■ TRY IT
Word for word, copy all the data and drop the pictures.

■ DATASET EXCERPTS

+===+

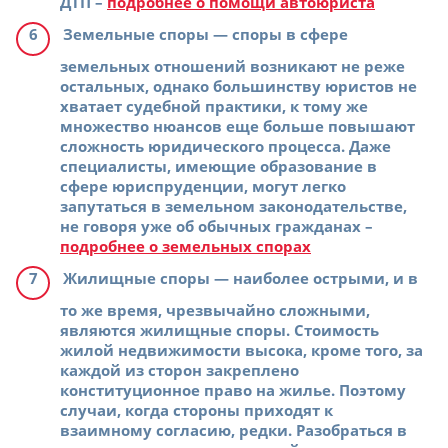
ДТП –
подробнее о помощи автоюриста
Земельные споры
— споры в сфере
земельных отношений возникают не реже
остальных, однако большинству юристов не
хватает судебной практики, к тому же
множество нюансов еще больше повышают
сложность юридического процесса. Даже
специалисты, имеющие образование в
сфере юриспруденции, могут легко
запутаться в земельном законодательстве,
не говоря уже об обычных гражданах –
подробнее о земельных спорах
Жилищные споры
— наиболее острыми, и в
то же время, чрезвычайно сложными,
являются жилищные споры. Стоимость
жилой недвижимости высока, кроме того, за
каждой из сторон закреплено
конституционное право на жилье. Поэтому
случаи, когда стороны приходят к
взаимному согласию, редки. Разобраться в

+===+

■ REPLY
ДТП –
подробнее о помощи автоюриста
Земельные споры
— споры в сфере
земельных отношений возникают не реже
остальных, однако большинству юристов не
хватает судебной практики, к тому же
множество нюансов еще больше повышают
сложность юридического процесса. Даже
специалисты, имеющие образование в
сфере юриспруденции, могут легко
запутаться в земельном законодательстве,
не говоря уже об обычных гражданах –
подробнее о земельных спорах
Жилищные споры
— наиболее острыми, и в
то же время, чрезвычайно сложными,
являются жилищные споры. Стоимость
жилой недвижимости высока, кроме того, за
каждой из сторон закреплено
конституционное право на жилье. Поэтому
случаи, когда стороны приходят к
взаимному согласию, редки. Разобраться в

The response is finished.